#### [Exercise objective]
Write the entries out exactly, with the final line being the one containing "estivale, je veux".

#### [Given records]

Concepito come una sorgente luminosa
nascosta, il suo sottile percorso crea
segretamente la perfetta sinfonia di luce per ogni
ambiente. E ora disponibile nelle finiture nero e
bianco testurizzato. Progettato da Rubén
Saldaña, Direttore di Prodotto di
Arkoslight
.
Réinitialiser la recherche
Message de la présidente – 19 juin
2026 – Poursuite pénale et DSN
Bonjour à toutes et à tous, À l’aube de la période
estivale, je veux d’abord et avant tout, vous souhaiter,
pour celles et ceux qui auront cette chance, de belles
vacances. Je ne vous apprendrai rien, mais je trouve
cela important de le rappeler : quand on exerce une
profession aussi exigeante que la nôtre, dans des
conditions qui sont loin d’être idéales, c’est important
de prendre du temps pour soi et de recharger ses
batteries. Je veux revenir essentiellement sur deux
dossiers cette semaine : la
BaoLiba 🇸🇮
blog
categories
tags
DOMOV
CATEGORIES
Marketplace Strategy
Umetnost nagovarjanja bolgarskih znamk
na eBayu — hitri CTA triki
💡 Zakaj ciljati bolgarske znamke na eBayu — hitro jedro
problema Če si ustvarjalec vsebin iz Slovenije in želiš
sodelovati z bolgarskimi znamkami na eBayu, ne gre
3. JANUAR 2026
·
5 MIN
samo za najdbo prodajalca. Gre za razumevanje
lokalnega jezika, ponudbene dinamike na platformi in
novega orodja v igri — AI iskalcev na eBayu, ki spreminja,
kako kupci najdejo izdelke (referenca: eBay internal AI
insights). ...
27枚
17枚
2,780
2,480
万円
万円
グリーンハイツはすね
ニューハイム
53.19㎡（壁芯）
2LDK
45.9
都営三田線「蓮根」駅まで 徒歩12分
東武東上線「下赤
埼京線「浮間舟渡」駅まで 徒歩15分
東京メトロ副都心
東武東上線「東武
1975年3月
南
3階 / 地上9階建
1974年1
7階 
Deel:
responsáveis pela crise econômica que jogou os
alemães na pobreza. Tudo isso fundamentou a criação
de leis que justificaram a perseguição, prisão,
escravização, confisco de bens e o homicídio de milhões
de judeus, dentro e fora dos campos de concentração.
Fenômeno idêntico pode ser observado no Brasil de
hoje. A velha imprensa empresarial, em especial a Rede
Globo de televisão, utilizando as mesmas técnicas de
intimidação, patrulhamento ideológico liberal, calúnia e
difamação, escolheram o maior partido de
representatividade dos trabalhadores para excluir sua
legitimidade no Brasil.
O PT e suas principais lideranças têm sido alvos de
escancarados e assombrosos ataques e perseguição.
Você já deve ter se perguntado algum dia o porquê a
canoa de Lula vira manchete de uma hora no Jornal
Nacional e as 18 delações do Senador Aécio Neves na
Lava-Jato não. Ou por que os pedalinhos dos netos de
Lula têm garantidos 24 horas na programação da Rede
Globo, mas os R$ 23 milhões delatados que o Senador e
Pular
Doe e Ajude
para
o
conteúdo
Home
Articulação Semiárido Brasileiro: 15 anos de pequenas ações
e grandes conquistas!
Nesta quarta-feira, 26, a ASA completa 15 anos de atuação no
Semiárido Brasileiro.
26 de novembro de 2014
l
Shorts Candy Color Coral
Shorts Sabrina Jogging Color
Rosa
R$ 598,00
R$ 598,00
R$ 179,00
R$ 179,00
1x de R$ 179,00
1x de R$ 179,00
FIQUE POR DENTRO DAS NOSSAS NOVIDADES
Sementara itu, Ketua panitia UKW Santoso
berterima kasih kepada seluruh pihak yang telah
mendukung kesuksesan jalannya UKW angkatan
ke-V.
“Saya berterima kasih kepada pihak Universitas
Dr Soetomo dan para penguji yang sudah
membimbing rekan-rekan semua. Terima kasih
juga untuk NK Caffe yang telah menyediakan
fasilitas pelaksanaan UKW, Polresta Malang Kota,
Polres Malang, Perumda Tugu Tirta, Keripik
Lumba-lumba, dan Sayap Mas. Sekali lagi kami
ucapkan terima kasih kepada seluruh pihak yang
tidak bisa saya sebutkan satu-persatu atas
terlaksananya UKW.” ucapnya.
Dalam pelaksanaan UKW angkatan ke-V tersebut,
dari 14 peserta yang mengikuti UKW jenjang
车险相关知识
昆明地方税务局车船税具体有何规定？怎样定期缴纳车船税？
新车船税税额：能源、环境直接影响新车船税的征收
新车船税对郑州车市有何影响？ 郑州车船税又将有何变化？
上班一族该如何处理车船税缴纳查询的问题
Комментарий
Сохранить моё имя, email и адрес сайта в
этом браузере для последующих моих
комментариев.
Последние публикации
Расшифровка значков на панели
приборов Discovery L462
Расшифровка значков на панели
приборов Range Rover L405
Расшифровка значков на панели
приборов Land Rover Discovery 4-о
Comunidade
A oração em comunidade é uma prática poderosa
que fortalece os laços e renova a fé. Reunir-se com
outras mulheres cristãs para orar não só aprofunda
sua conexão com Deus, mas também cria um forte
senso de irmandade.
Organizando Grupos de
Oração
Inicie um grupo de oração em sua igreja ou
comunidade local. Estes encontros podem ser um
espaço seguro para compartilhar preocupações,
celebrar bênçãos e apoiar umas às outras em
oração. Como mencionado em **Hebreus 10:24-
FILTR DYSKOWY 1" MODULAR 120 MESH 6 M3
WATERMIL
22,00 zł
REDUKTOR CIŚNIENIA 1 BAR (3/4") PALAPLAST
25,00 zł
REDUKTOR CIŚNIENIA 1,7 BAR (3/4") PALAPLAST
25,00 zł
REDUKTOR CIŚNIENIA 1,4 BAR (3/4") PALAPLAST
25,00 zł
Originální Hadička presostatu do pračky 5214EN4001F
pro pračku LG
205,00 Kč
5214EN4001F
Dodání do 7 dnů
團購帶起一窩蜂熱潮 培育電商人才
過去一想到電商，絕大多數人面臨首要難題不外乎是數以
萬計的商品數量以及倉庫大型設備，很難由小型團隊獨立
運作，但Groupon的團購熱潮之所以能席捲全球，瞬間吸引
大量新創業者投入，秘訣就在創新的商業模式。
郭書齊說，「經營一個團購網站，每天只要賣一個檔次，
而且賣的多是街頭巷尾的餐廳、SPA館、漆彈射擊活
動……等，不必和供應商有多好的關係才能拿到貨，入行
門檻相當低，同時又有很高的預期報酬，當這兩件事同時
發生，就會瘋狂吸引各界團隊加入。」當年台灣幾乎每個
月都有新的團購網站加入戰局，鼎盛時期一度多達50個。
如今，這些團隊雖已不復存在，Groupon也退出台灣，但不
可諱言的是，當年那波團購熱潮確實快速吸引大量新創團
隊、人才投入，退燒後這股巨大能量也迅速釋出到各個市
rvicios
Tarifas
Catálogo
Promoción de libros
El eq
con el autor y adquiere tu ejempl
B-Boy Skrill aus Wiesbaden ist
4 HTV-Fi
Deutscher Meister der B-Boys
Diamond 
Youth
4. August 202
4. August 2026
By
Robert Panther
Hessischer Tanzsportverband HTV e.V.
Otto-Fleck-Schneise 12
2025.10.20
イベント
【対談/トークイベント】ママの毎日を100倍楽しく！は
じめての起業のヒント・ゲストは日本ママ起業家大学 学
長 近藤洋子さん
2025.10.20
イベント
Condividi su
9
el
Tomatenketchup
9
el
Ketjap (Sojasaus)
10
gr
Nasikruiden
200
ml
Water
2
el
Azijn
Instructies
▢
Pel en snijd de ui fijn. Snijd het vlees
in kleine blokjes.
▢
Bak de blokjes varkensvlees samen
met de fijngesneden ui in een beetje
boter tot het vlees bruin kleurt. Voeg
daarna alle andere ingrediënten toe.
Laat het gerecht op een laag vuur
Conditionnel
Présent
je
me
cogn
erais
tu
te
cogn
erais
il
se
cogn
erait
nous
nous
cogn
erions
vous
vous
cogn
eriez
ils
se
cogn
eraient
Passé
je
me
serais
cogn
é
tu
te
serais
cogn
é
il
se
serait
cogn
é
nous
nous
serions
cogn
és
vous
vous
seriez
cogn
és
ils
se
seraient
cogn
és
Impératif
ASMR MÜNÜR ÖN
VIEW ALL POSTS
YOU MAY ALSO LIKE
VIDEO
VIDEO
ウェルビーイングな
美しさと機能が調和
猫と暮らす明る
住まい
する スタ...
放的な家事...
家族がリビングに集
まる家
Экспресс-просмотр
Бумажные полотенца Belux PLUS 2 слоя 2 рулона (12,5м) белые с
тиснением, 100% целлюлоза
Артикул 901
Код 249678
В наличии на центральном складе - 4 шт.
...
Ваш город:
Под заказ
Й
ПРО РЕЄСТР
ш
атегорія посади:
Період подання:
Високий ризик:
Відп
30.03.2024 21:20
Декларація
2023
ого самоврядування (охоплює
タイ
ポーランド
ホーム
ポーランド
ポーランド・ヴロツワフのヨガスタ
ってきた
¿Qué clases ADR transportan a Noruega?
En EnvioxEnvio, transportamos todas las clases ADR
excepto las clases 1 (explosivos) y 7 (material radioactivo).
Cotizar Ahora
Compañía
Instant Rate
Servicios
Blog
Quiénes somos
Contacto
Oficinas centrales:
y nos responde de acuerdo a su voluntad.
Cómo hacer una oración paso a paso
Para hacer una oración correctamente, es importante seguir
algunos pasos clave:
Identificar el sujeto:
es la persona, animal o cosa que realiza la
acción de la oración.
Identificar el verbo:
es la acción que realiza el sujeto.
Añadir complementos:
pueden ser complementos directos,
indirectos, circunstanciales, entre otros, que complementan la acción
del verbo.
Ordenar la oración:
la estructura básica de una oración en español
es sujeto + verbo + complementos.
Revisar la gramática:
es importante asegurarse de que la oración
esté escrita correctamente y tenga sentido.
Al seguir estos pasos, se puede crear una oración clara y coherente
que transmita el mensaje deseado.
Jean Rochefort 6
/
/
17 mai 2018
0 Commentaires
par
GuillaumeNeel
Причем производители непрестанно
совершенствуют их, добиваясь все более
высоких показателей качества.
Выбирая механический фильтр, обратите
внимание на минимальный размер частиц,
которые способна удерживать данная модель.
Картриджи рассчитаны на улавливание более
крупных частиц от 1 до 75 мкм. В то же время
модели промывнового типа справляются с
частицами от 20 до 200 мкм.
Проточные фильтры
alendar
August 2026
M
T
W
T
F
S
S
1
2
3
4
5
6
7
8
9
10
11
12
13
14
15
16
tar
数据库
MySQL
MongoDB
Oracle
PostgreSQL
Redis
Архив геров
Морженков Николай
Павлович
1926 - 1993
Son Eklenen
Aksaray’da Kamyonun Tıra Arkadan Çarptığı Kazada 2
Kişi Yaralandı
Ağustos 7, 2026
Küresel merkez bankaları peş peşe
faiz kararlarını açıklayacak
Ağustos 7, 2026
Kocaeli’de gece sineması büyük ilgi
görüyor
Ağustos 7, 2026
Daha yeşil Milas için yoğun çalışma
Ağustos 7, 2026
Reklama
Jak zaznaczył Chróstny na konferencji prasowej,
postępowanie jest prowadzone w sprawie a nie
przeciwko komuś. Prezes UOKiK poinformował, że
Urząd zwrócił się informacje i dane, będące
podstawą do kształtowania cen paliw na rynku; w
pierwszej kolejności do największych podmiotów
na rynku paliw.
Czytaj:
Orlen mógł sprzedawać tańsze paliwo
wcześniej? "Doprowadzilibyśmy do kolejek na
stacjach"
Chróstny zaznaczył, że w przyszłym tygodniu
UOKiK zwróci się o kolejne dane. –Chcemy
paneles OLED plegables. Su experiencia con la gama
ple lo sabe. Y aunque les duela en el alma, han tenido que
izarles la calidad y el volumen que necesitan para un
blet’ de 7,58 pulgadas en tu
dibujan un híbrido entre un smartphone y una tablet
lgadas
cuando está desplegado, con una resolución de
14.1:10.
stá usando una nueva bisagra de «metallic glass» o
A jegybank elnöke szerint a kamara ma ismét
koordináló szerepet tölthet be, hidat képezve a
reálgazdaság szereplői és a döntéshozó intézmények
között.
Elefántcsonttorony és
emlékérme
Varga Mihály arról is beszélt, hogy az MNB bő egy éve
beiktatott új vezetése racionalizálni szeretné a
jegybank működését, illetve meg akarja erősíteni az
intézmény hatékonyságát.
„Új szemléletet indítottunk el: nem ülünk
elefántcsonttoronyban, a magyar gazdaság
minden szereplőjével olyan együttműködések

#### [Written response]
Concepito come una sorgente luminosa
nascosta, il suo sottile percorso crea
segretamente la perfetta sinfonia di luce per ogni
ambiente. E ora disponibile nelle finiture nero e
bianco testurizzato. Progettato da Rubén
Saldaña, Direttore di Prodotto di
Arkoslight
.
Réinitialiser la recherche
Message de la présidente – 19 juin
2026 – Poursuite pénale et DSN
Bonjour à toutes et à tous, À l’aube de la période
estivale, je veux d’abord et avant tout, vous souhaiter,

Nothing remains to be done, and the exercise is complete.